Task brief — Which lines below include the string "Stadion"? Please show each one.

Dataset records

= Beginning of Section =

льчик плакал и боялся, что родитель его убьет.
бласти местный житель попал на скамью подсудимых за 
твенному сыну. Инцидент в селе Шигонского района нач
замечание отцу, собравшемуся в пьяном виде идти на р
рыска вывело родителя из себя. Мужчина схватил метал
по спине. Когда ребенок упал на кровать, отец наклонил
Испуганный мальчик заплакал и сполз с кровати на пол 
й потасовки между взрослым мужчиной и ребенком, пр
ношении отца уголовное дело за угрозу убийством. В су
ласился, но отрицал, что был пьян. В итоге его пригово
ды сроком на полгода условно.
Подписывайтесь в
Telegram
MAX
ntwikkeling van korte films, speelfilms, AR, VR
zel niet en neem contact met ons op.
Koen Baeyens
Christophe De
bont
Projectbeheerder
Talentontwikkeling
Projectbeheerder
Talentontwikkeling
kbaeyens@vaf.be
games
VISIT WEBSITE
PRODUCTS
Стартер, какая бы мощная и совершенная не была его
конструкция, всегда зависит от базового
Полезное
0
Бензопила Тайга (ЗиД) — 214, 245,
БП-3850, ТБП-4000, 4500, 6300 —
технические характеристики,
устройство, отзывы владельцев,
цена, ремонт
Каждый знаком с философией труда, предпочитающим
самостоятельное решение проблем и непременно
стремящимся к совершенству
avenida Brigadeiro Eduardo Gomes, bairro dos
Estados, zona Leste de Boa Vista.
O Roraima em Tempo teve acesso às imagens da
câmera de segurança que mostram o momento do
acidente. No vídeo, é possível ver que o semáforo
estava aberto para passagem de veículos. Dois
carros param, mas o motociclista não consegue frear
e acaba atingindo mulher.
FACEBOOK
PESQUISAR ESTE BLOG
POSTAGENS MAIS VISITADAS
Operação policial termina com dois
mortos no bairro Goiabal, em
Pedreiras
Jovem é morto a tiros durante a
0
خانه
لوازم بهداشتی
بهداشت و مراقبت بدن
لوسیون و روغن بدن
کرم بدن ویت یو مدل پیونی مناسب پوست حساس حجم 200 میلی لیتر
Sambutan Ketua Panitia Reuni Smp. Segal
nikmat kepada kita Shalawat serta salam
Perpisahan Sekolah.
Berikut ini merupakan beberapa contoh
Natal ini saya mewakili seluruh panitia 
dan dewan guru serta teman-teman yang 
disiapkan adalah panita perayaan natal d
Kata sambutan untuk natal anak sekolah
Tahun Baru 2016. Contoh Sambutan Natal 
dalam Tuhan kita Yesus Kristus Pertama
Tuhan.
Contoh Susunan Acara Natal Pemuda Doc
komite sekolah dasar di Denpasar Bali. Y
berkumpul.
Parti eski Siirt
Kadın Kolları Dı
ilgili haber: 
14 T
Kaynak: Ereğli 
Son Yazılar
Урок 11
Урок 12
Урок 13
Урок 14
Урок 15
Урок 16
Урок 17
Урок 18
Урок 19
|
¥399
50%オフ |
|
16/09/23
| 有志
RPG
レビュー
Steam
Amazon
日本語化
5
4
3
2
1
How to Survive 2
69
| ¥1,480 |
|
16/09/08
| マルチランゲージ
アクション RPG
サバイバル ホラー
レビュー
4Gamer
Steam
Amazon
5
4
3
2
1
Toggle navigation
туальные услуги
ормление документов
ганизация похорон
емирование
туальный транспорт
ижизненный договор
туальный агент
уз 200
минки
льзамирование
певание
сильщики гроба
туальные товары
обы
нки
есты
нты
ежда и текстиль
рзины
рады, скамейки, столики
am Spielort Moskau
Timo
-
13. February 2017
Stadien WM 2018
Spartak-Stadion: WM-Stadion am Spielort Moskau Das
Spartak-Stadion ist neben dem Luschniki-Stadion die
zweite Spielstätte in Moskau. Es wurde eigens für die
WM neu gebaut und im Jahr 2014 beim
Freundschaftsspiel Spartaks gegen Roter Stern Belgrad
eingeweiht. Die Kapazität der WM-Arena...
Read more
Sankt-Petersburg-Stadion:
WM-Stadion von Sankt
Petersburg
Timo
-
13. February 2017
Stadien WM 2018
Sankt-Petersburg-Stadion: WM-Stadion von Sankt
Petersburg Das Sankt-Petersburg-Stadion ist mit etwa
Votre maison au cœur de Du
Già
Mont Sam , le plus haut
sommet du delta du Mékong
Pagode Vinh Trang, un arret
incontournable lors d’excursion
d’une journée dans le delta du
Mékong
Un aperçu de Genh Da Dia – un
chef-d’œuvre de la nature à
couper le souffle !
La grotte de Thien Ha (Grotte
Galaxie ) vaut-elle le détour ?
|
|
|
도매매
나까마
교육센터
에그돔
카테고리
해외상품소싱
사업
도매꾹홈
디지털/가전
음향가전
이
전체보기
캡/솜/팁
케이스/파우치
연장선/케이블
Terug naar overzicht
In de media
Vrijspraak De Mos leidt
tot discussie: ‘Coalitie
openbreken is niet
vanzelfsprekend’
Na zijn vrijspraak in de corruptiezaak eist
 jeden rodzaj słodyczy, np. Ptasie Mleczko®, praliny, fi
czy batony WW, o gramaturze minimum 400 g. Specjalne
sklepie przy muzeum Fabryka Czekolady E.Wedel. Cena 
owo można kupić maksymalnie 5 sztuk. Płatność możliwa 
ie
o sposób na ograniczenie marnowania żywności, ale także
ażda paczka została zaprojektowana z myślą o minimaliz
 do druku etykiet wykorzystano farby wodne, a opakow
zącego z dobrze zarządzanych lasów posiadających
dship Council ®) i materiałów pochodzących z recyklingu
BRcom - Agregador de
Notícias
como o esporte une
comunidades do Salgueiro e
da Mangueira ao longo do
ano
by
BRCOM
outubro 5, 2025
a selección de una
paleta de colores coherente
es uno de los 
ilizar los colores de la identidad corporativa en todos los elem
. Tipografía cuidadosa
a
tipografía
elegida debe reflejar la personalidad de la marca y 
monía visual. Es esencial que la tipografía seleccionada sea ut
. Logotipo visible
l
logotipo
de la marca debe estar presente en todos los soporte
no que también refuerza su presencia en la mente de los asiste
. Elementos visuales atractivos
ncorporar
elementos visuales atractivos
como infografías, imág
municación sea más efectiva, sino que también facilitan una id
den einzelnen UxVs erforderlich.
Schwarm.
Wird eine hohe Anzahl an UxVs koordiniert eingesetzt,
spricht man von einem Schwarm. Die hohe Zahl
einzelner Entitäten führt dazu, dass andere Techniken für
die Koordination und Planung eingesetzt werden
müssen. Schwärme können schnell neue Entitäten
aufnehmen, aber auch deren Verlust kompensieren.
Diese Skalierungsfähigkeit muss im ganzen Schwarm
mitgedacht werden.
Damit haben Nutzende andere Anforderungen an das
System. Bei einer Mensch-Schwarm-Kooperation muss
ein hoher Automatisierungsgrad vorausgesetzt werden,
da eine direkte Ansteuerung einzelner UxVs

= End of Section =

Exercise answer —
Spartak-Stadion: WM-Stadion am Spielort Moskau Das
Spartak-Stadion ist neben dem Luschniki-Stadion die
Sankt-Petersburg-Stadion:
WM-Stadion von Sankt
Sankt-Petersburg-Stadion: WM-Stadion von Sankt
Petersburg Das Sankt-Petersburg-Stadion ist mit etwa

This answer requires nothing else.